One afternoon Dmitry called me at home to talk about a bat a visiting team had brought. “It was made for me,” he said, as if he’d come straight out of “The Natural.” “You know how sometimes you put on a pair of jeans, and you KNOW they were made for you? That’s how this bat was. It was beautiful. Oh, Katya, I can’t even tell you. There are no words.”
The overheated sump pump at the bottom of my mind slowed and quieted when I watched their practices and games. The pitcher’s mound was 18.45 meters from home, and the bases were 27.5 meters apart, but it was closer than translation — it was simply a different measurement of the same thing. Watching baseball in Russia was like running into a dead friend in a dream — it filled me with delight even as I knew it was not quite how it was supposed to be, and then sadness came when I realized it would soon be over.

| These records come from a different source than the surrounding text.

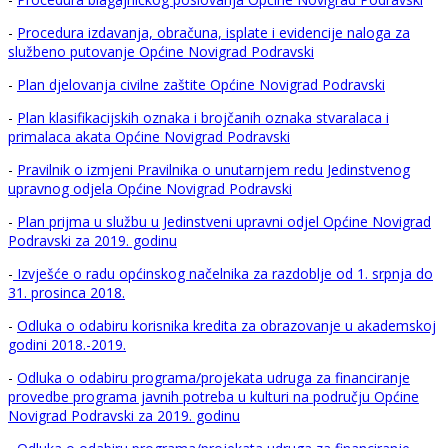
-
Procedura izdavanja, obračuna, isplate i evidencije naloga za
službeno putovanje Općine Novigrad Podravski
-
Plan djelovanja civilne zaštite Općine Novigrad Podravski
-
Plan klasifikacijskih oznaka i brojčanih oznaka stvaralaca i
primalaca akata Općine Novigrad Podravski
-
Pravilnik o izmjeni Pravilnika o unutarnjem redu Jedinstvenog
upravnog odjela Općine Novigrad Podravski
-
Plan prijma u službu u Jedinstveni upravni odjel Općine Novigrad
Podravski za 2019. godinu
-
Izvješće o radu općinskog načelnika za razdoblje od 1. srpnja do
31. prosinca 2018.
-
Odluka o odabiru korisnika kredita za obrazovanje u akademskoj
godini 2018.-2019.
-
Odluka o odabiru programa/projekata udruga za financiranje
provedbe programa javnih potreba u kulturi na području Općine
Novigrad Podravski za 2019. godinu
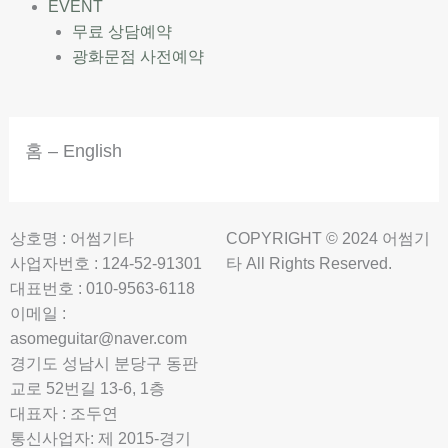
EVENT
무료 상담예약
광화문점 사전예약
홈 – English
상호명 : 어썸기타
COPYRIGHT © 2024 어썸기
사업자번호 : 124-52-91301
타 All Rights Reserved.
대표번호 : 010-9563-6118
이메일 :
asomeguitar@naver.com
경기도 성남시 분당구 동판
교로 52번길 13-6, 1층
대표자 : 조두연
통신사업자: 제 2015-경기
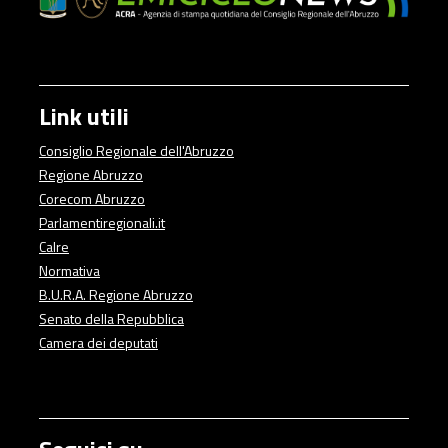
Link utili
Consiglio Regionale dell'Abruzzo
Regione Abruzzo
Corecom Abruzzo
Parlamentiregionali.it
Calre
Normativa
B.U.R.A. Regione Abruzzo
Senato della Repubblica
Camera dei deputati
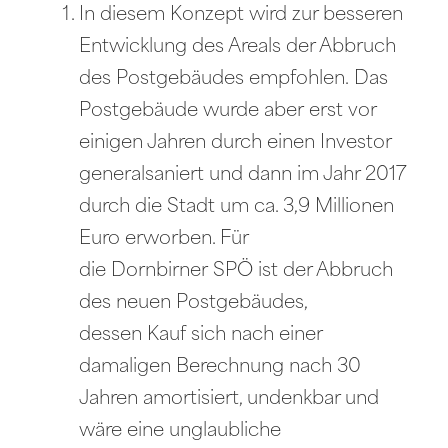
In diesem Konzept wird zur besseren
Entwicklung des Areals der Abbruch
des Postgebäudes empfohlen. Das
Postgebäude wurde aber erst vor
einigen Jahren durch einen Investor
generalsaniert und dann im Jahr 2017
durch die Stadt um ca. 3,9 Millionen
Euro erworben. Für
die Dornbirner SPÖ ist der Abbruch
des neuen Postgebäudes,
dessen Kauf sich nach einer
damaligen Berechnung nach 30
Jahren amortisiert, undenkbar und
wäre eine unglaubliche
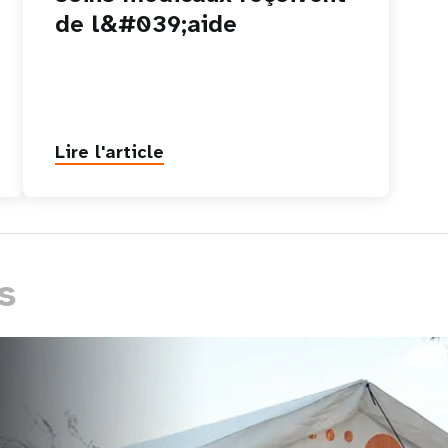
de l&#039;aide
Lire l'article
s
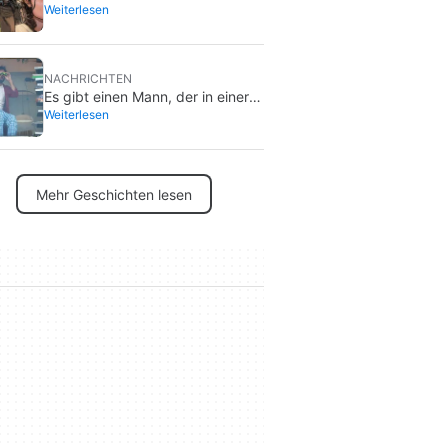
Weiterlesen
nein, Harrison Ford hat mit
diesem Projekt nichts zu tun
NACHRICHTEN
Es gibt einen Mann, der in einer
Weiterlesen
Werbetafel in Los Angeles lebt,
und nur wenige wissen, für
welchen Film er wirbt.
Mehr Geschichten lesen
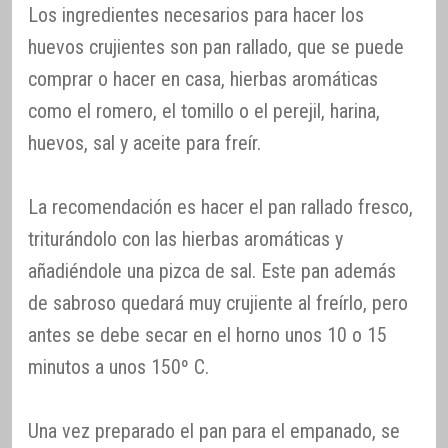
Los ingredientes necesarios para hacer los
huevos crujientes son pan rallado, que se puede
comprar o hacer en casa, hierbas aromáticas
como el romero, el tomillo o el perejil, harina,
huevos, sal y aceite para freír.
La recomendación es hacer el pan rallado fresco,
triturándolo con las hierbas aromáticas y
añadiéndole una pizca de sal. Este pan además
de sabroso quedará muy crujiente al freírlo, pero
antes se debe secar en el horno unos 10 o 15
minutos a unos 150º C.
Una vez preparado el pan para el empanado, se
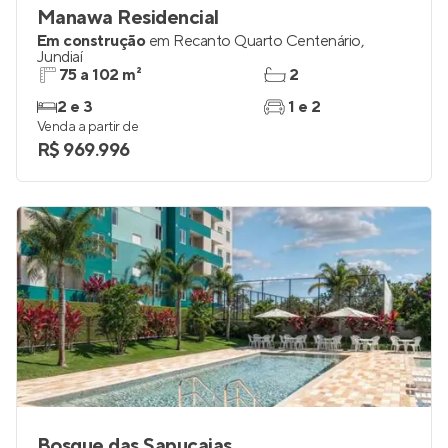
Manawa Residencial
Em construção
em
Recanto Quarto Centenário
,
Jundiaí
75 a 102 m²
2
2 e 3
1 e 2
Venda a partir de
R$ 969.996
Bosque das Sapucaias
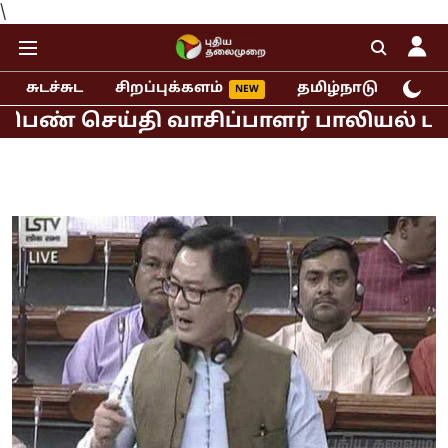
\
சுடச்சுட
சிறப்புக்களம்
தமிழ்நாடு
இந்
ெய்தி வாசிப்பாளர் பாலியல் புகார்!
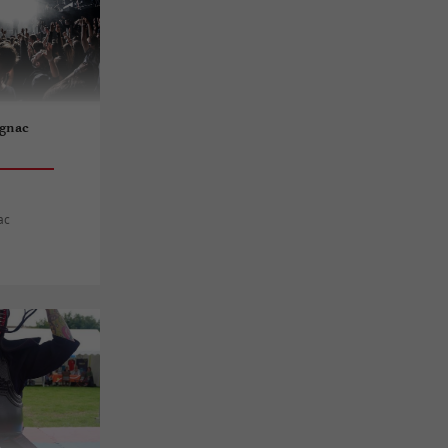
ignac
ac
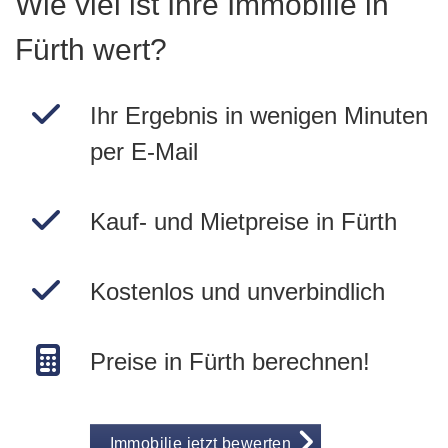
Wie viel ist Ihre Immobilie in
Fürth wert?
Ihr Ergebnis in wenigen Minuten
per E-Mail
Kauf- und Mietpreise in Fürth
Kostenlos und unverbindlich
Preise in Fürth berechnen!
Immobilie jetzt bewerten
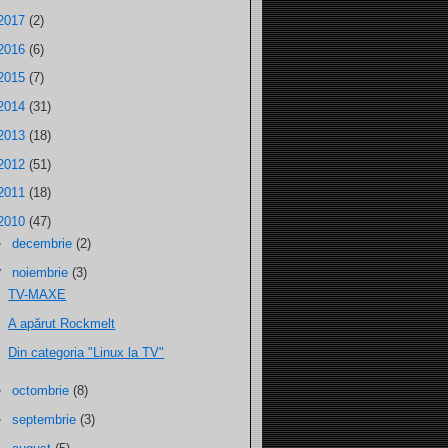
2017
(2)
2016
(6)
2015
(7)
2014
(31)
2013
(18)
2012
(51)
2011
(18)
2010
(47)
►
decembrie
(2)
▼
noiembrie
(3)
TV-MAXE
A apărut Rockmelt
Din categoria "Linux la TV"
►
octombrie
(8)
►
septembrie
(3)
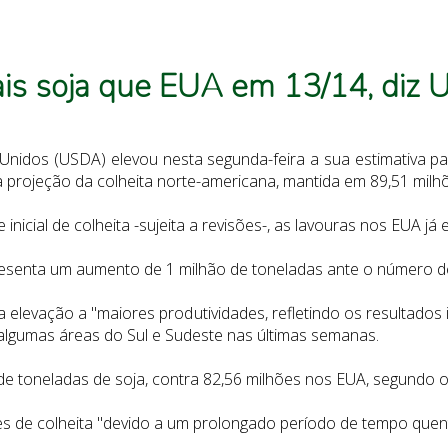
ais soja que EUA em 13/14, diz
nidos (USDA) elevou nesta segunda-feira a sua estimativa pa
 projeção da colheita norte-americana, mantida em 89,51 milh
 inicial de colheita -sujeita a revisões-, as lavouras nos EUA j
resenta um aumento de 1 milhão de toneladas ante o número de 
 elevação a "maiores produtividades, refletindo os resultados i
algumas áreas do Sul e Sudeste nas últimas semanas.
 de toneladas de soja, contra 82,56 milhões nos EUA, segundo 
es de colheita "devido a um prolongado período de tempo quen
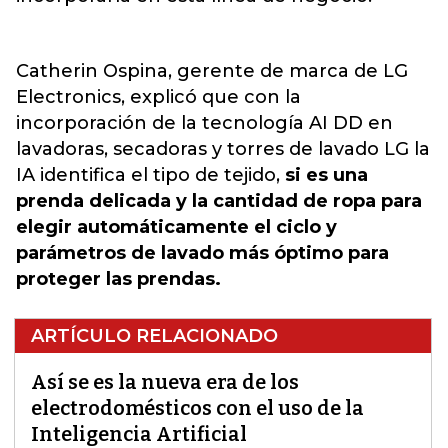
Catherin Ospina, gerente de marca de LG
Electronics, explicó que con la
incorporación de la tecnología AI DD en
lavadoras, secadoras y torres de lavado LG la
IA identifica el tipo de tejido,
si es una
prenda delicada y la cantidad de ropa para
elegir automáticamente el ciclo y
parámetros de lavado más óptimo para
proteger las prendas.
ARTÍCULO RELACIONADO
Así se es la nueva era de los
electrodomésticos con el uso de la
Inteligencia Artificial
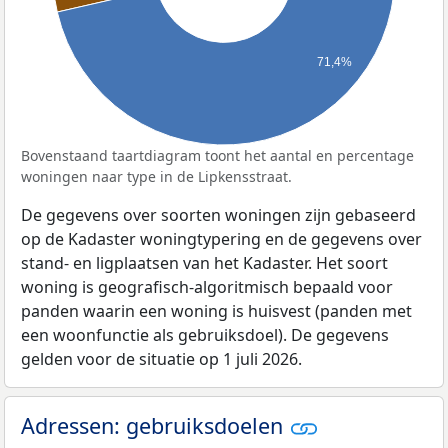
71,4%
Bovenstaand taartdiagram toont het aantal en percentage
woningen naar type in de Lipkensstraat.
De gegevens over soorten woningen zijn gebaseerd
op de Kadaster woningtypering en de gegevens over
stand- en ligplaatsen van het Kadaster. Het soort
woning is geografisch-algoritmisch bepaald voor
panden waarin een woning is huisvest (panden met
een woonfunctie als gebruiksdoel). De gegevens
gelden voor de situatie op 1 juli 2026.
Adressen: gebruiksdoelen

Because every game must end, of course. And when it did, it ended like it does in America: You are sitting under the summer sun, heckling the players and drinking a beer and there are no demands on you, nothing you have to do until the good-natured regret of lengthening shadows and a full scorecard begins to wash through the afternoon. The sump pump kicked into gear again. I was brought back to where the baseball cap I wore almost everywhere was cause for strangers to stare and openly mock, where only one of my few expat friends was an American, and anyway, he was a hockey freak.